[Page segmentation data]

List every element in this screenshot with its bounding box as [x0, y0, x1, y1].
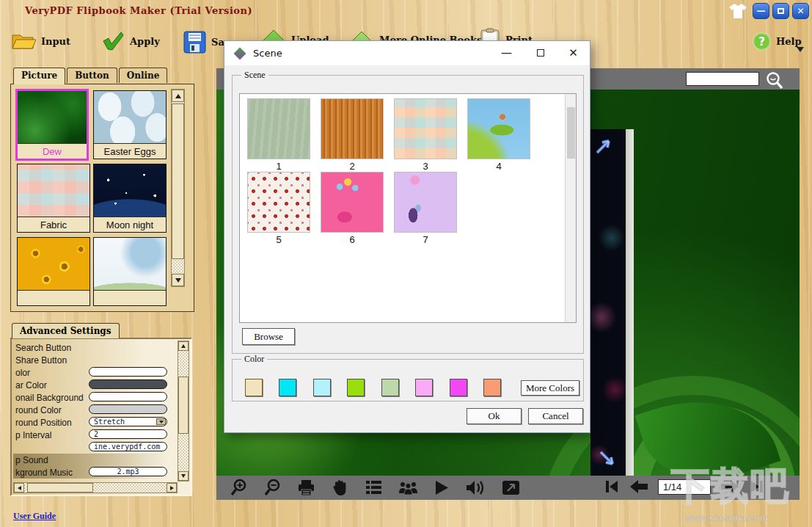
scene-thumbnail-3[interactable]	[394, 98, 457, 159]
setting-row-flip-sound[interactable]: p Sound	[13, 454, 169, 466]
sound-icon[interactable]	[465, 479, 486, 497]
scene-thumbnail-7[interactable]	[394, 172, 457, 233]
scene-thumbnail-6[interactable]	[321, 172, 384, 233]
scene-list[interactable]: 1 2 3 4 5	[239, 93, 577, 323]
setting-row-interval[interactable]: p Interval 2	[13, 429, 169, 441]
minimize-button[interactable]: —	[753, 3, 769, 19]
setting-row-thumbnail-background[interactable]: onail Background	[13, 391, 169, 404]
setting-row-background-color[interactable]: round Color	[13, 404, 169, 416]
last-page-icon[interactable]	[749, 479, 765, 495]
advanced-vertical-scrollbar[interactable]	[178, 341, 189, 481]
first-page-icon[interactable]	[604, 479, 620, 495]
theme-moon-night[interactable]: Moon night	[93, 164, 167, 233]
setting-row-background-position[interactable]: round Position Stretch	[13, 416, 169, 429]
page-indicator-input[interactable]: 1/14	[658, 479, 711, 495]
autoplay-icon[interactable]	[434, 479, 450, 497]
page-flip-arrow-top[interactable]	[594, 134, 616, 156]
zoom-in-icon[interactable]	[230, 479, 248, 497]
theme-windmill[interactable]	[93, 237, 167, 306]
theme-scrollbar[interactable]	[171, 89, 185, 287]
more-colors-button[interactable]: More Colors	[521, 380, 579, 396]
scroll-up-icon[interactable]	[172, 90, 184, 102]
theme-fabric[interactable]: Fabric	[17, 164, 90, 233]
setting-row-url[interactable]: ine.verypdf.com	[13, 441, 169, 454]
scrollbar-thumb[interactable]	[27, 483, 93, 493]
music-file-button[interactable]: 2.mp3	[89, 467, 167, 476]
next-page-icon[interactable]	[720, 479, 740, 495]
skin-icon[interactable]	[728, 2, 747, 20]
tab-picture[interactable]: Picture	[13, 68, 65, 84]
color-swatch-input[interactable]	[89, 367, 167, 377]
apply-button[interactable]: Apply	[101, 31, 160, 51]
browse-button[interactable]: Browse	[242, 328, 295, 345]
color-swatch-1[interactable]	[245, 379, 263, 396]
color-swatch-input[interactable]	[89, 379, 167, 389]
color-swatch-input[interactable]	[89, 392, 167, 401]
color-swatch-8[interactable]	[483, 379, 501, 396]
scrollbar-thumb[interactable]	[178, 377, 189, 434]
scroll-down-icon[interactable]	[172, 274, 184, 286]
chevron-down-icon[interactable]	[156, 418, 166, 425]
url-input[interactable]: ine.verypdf.com	[89, 442, 167, 451]
scene-list-scrollbar[interactable]	[565, 94, 576, 322]
theme-easter-eggs[interactable]: Easter Eggs	[93, 90, 167, 159]
scene-item-7[interactable]: 7	[394, 172, 457, 245]
scene-thumbnail-4[interactable]	[467, 98, 530, 159]
zoom-out-icon[interactable]	[263, 479, 282, 497]
color-swatch-3[interactable]	[313, 379, 331, 396]
color-swatch-7[interactable]	[450, 379, 467, 396]
page-flip-arrow-bottom[interactable]	[598, 449, 620, 471]
setting-row-share-button[interactable]: Share Button	[13, 354, 169, 366]
setting-row-search-button[interactable]: Search Button	[13, 341, 169, 354]
scrollbar-thumb[interactable]	[567, 107, 575, 159]
scene-item-4[interactable]: 4	[467, 98, 530, 172]
color-swatch-2[interactable]	[279, 379, 296, 396]
advanced-horizontal-scrollbar[interactable]	[13, 482, 178, 493]
scroll-up-icon[interactable]	[178, 341, 189, 351]
setting-row-bar-color[interactable]: ar Color	[13, 379, 169, 391]
input-button[interactable]: Input	[11, 31, 70, 51]
tab-button[interactable]: Button	[67, 68, 117, 83]
advanced-settings-tab[interactable]: Advanced Settings	[12, 323, 120, 338]
search-input[interactable]	[686, 72, 759, 86]
scene-item-6[interactable]: 6	[321, 172, 384, 245]
scrollbar-thumb[interactable]	[172, 103, 184, 259]
scroll-right-icon[interactable]	[167, 483, 177, 493]
maximize-button[interactable]	[772, 3, 789, 19]
scene-item-2[interactable]: 2	[321, 98, 384, 172]
dialog-close-button[interactable]: ✕	[557, 41, 590, 65]
fullscreen-icon[interactable]	[501, 479, 521, 497]
tab-online[interactable]: Online	[119, 68, 168, 83]
thumbnail-list-icon[interactable]	[365, 479, 383, 497]
dialog-minimize-button[interactable]: —	[490, 41, 523, 65]
flipbook-page[interactable]	[590, 129, 626, 476]
interval-input[interactable]: 2	[89, 429, 167, 439]
setting-row-background-music[interactable]: kground Music 2.mp3	[13, 466, 169, 479]
ok-button[interactable]: Ok	[467, 408, 522, 424]
theme-dew[interactable]: Dew	[15, 89, 89, 161]
dialog-maximize-button[interactable]	[524, 41, 557, 65]
color-swatch-4[interactable]	[347, 379, 365, 396]
color-swatch-input[interactable]	[89, 404, 167, 414]
scene-thumbnail-5[interactable]	[247, 172, 310, 233]
pan-hand-icon[interactable]	[331, 479, 349, 497]
theme-sunflowers[interactable]	[17, 237, 90, 306]
print-page-icon[interactable]	[297, 479, 315, 497]
cancel-button[interactable]: Cancel	[528, 408, 583, 424]
close-button[interactable]: ✕	[792, 3, 809, 19]
color-swatch-5[interactable]	[381, 379, 399, 396]
scene-item-5[interactable]: 5	[247, 172, 310, 245]
color-swatch-6[interactable]	[415, 379, 433, 396]
scene-thumbnail-1[interactable]	[247, 98, 310, 159]
help-button[interactable]: ? Help	[753, 32, 802, 51]
share-people-icon[interactable]	[398, 479, 418, 497]
search-icon[interactable]	[765, 71, 784, 90]
position-select[interactable]: Stretch	[89, 417, 167, 426]
prev-page-icon[interactable]	[629, 479, 649, 495]
setting-row-color[interactable]: olor	[13, 366, 169, 379]
scene-thumbnail-2[interactable]	[321, 98, 384, 159]
help-dropdown-icon[interactable]	[797, 47, 804, 52]
scene-item-3[interactable]: 3	[394, 98, 457, 172]
scroll-left-icon[interactable]	[14, 483, 24, 493]
scroll-down-icon[interactable]	[178, 471, 189, 481]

Exercise objective
Please output all the records above exactly, leaving out every picture.

Exercise response
List every element in this screenshot with its bounding box as [x0, y0, x1, y1].
scene-thumbnail-3[interactable]	[394, 98, 457, 159]
setting-row-flip-sound[interactable]: p Sound	[13, 454, 169, 466]
sound-icon[interactable]	[465, 479, 486, 497]
scene-thumbnail-7[interactable]	[394, 172, 457, 233]
scene-thumbnail-6[interactable]	[321, 172, 384, 233]
scene-list[interactable]: 1 2 3 4 5	[239, 93, 577, 323]
setting-row-interval[interactable]: p Interval 2	[13, 429, 169, 441]
minimize-button[interactable]: —	[753, 3, 769, 19]
setting-row-thumbnail-background[interactable]: onail Background	[13, 391, 169, 404]
setting-row-background-color[interactable]: round Color	[13, 404, 169, 416]
last-page-icon[interactable]	[749, 479, 765, 495]
advanced-vertical-scrollbar[interactable]	[178, 341, 189, 481]
first-page-icon[interactable]	[604, 479, 620, 495]
theme-moon-night[interactable]: Moon night	[93, 164, 167, 233]
setting-row-background-position[interactable]: round Position Stretch	[13, 416, 169, 429]
page-indicator-input[interactable]: 1/14	[658, 479, 711, 495]
autoplay-icon[interactable]	[434, 479, 450, 497]
page-flip-arrow-top[interactable]	[594, 134, 616, 156]
zoom-in-icon[interactable]	[230, 479, 248, 497]
theme-windmill[interactable]	[93, 237, 167, 306]
theme-scrollbar[interactable]	[171, 89, 185, 287]
more-colors-button[interactable]: More Colors	[521, 380, 579, 396]
scroll-up-icon[interactable]	[172, 90, 184, 102]
theme-fabric[interactable]: Fabric	[17, 164, 90, 233]
setting-row-url[interactable]: ine.verypdf.com	[13, 441, 169, 454]
scrollbar-thumb[interactable]	[27, 483, 93, 493]
music-file-button[interactable]: 2.mp3	[89, 467, 167, 476]
next-page-icon[interactable]	[720, 479, 740, 495]
skin-icon[interactable]	[728, 2, 747, 20]
tab-picture[interactable]: Picture	[13, 68, 65, 84]
color-swatch-input[interactable]	[89, 367, 167, 377]
apply-button[interactable]: Apply	[101, 31, 160, 51]
browse-button[interactable]: Browse	[242, 328, 295, 345]
color-swatch-1[interactable]	[245, 379, 263, 396]
color-swatch-input[interactable]	[89, 379, 167, 389]
color-swatch-input[interactable]	[89, 392, 167, 401]
color-swatch-8[interactable]	[483, 379, 501, 396]
scrollbar-thumb[interactable]	[178, 377, 189, 434]
scroll-down-icon[interactable]	[172, 274, 184, 286]
chevron-down-icon[interactable]	[156, 418, 166, 425]
url-input[interactable]: ine.verypdf.com	[89, 442, 167, 451]
scene-list-scrollbar[interactable]	[565, 94, 576, 322]
theme-easter-eggs[interactable]: Easter Eggs	[93, 90, 167, 159]
scene-item-7[interactable]: 7	[394, 172, 457, 245]
scene-thumbnail-4[interactable]	[467, 98, 530, 159]
zoom-out-icon[interactable]	[263, 479, 282, 497]
color-swatch-3[interactable]	[313, 379, 331, 396]
color-swatch-7[interactable]	[450, 379, 467, 396]
page-flip-arrow-bottom[interactable]	[598, 449, 620, 471]
setting-row-share-button[interactable]: Share Button	[13, 354, 169, 366]
setting-row-search-button[interactable]: Search Button	[13, 341, 169, 354]
scrollbar-thumb[interactable]	[567, 107, 575, 159]
scene-item-4[interactable]: 4	[467, 98, 530, 172]
color-swatch-2[interactable]	[279, 379, 296, 396]
advanced-horizontal-scrollbar[interactable]	[13, 482, 178, 493]
scroll-up-icon[interactable]	[178, 341, 189, 351]
setting-row-bar-color[interactable]: ar Color	[13, 379, 169, 391]
input-button[interactable]: Input	[11, 31, 70, 51]
tab-button[interactable]: Button	[67, 68, 117, 83]
advanced-settings-tab[interactable]: Advanced Settings	[12, 323, 120, 338]
search-input[interactable]	[686, 72, 759, 86]
scene-item-6[interactable]: 6	[321, 172, 384, 245]
scrollbar-thumb[interactable]	[172, 103, 184, 259]
scroll-right-icon[interactable]	[167, 483, 177, 493]
maximize-button[interactable]	[772, 3, 789, 19]
scene-item-2[interactable]: 2	[321, 98, 384, 172]
dialog-close-button[interactable]: ✕	[557, 41, 590, 65]
fullscreen-icon[interactable]	[501, 479, 521, 497]
tab-online[interactable]: Online	[119, 68, 168, 83]
thumbnail-list-icon[interactable]	[365, 479, 383, 497]
dialog-minimize-button[interactable]: —	[490, 41, 523, 65]
flipbook-page[interactable]	[590, 129, 626, 476]
interval-input[interactable]: 2	[89, 429, 167, 439]
setting-row-background-music[interactable]: kground Music 2.mp3	[13, 466, 169, 479]
ok-button[interactable]: Ok	[467, 408, 522, 424]
theme-dew[interactable]: Dew	[15, 89, 89, 161]
dialog-maximize-button[interactable]	[524, 41, 557, 65]
color-swatch-4[interactable]	[347, 379, 365, 396]
color-swatch-input[interactable]	[89, 404, 167, 414]
scene-thumbnail-5[interactable]	[247, 172, 310, 233]
pan-hand-icon[interactable]	[331, 479, 349, 497]
theme-sunflowers[interactable]	[17, 237, 90, 306]
print-page-icon[interactable]	[297, 479, 315, 497]
cancel-button[interactable]: Cancel	[528, 408, 583, 424]
close-button[interactable]: ✕	[792, 3, 809, 19]
color-swatch-5[interactable]	[381, 379, 399, 396]
scene-item-5[interactable]: 5	[247, 172, 310, 245]
color-swatch-6[interactable]	[415, 379, 433, 396]
scene-thumbnail-1[interactable]	[247, 98, 310, 159]
help-button[interactable]: ? Help	[753, 32, 802, 51]
share-people-icon[interactable]	[398, 479, 418, 497]
search-icon[interactable]	[765, 71, 784, 90]
position-select[interactable]: Stretch	[89, 417, 167, 426]
prev-page-icon[interactable]	[629, 479, 649, 495]
setting-row-color[interactable]: olor	[13, 366, 169, 379]
scene-thumbnail-2[interactable]	[321, 98, 384, 159]
help-dropdown-icon[interactable]	[797, 47, 804, 52]
scene-item-3[interactable]: 3	[394, 98, 457, 172]
scroll-left-icon[interactable]	[14, 483, 24, 493]
scroll-down-icon[interactable]	[178, 471, 189, 481]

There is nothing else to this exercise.